Thursday, January 16, 2014

Making Choices
By: Trevor Marbut

        This past week I got into trouble for pulling what I thought at the time was just a simple prank on one of my really good friends. The main reason I ended up getting into trouble was not  just because of the prank, but mainly because of all the results that came from it. I not only got myself into trouble but other students were dragged into it, and ended up getting in trouble as well, and this all could of been prevented if I had not of made the decision that I did. Although I did not receive most of the blame for what happened, when it comes down to it I could of received all of it, because without me making the choice I made, nobody would of gotten in trouble.

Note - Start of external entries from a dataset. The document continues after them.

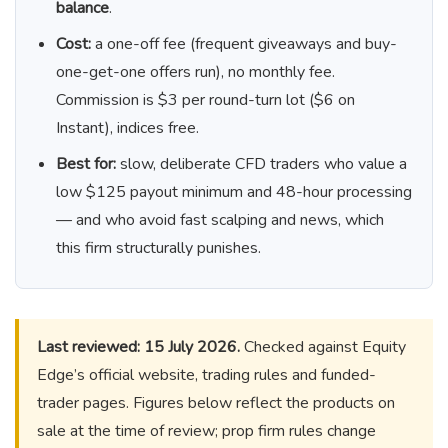
balance
.
Cost:
a one-off fee (frequent giveaways and buy-
one-get-one offers run), no monthly fee.
Commission is $3 per round-turn lot ($6 on
Instant), indices free.
Best for:
slow, deliberate CFD traders who value a
low $125 payout minimum and 48-hour processing
— and who avoid fast scalping and news, which
this firm structurally punishes.
Last reviewed: 15 July 2026.
Checked against Equity
Edge’s official website, trading rules and funded-
trader pages. Figures below reflect the products on
sale at the time of review; prop firm rules change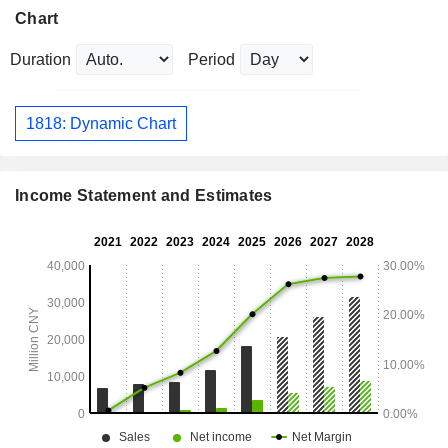
Chart
Duration
Period
1818: Dynamic Chart
Income Statement and Estimates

When I had my meeting about my punishment, I was presented the idea of writing an essay. I was given the topic of making choices, and the results that can precede the decision that was made. At first my response was typical about writing an essay (especially since this one could have been avoided). I told myself that I was just gonna give it a 50 percent effort, and just throw something on the paper, and just hope it was halfway decent. I started writing the paper, and with what was my current mindset I had a hard time writing anything, but then I really started to think about the topic. Without having written basically anything, I started really thinking about what had happened, and the decision I had made that got me in trouble. If I had of just thought about what I was doing, and the choice I was making before I had of done it, not only would I of stayed out of trouble, but my friends would have also stayed out of trouble.

This thought opened the door to a lot more thinking, and a lot more ideas. It made me question myself how often do I actually think about the results that could occur from a choice that I’m about to make? Not that often was the answer that I got. Looking back on the big decisions that I have made, I have made the wrong choice so many times. Everybody says not to look back at the past, and have regrets because its over now. I think its impossible to live without regret on incorrect that choices that you made in the past. The only thing that you can do about these mistakes that you made, is to make sure that they don’t happen again, if you made a wrong choice in the past, you have to make sure that you don’t repeat yourself and do it again. For example I’ve been thinking a lot about our basketball game on Tuesday, it was a game that we should have definitely won, but we didn’t. It was a game that I definitely could of, and should of played better in, looking back at that game I can’t do anything to change the outcome, or change the way I played no matter how bad I want to. The only thing that I can do is to make sure that we don’t lose like that again, and to make sure that I don’t play that bad again, and that I don’t make the mistakes I made in that game ever again.
When you make a choice in life it is usually set in stone, and you can’t change your mind afterwards. The choices you make define who you are, so before making a choice always think about the possible results, and all that could happen before you do it. If you still make a bad choice then make sure that it never happens again, learn from what you did, and grow from it.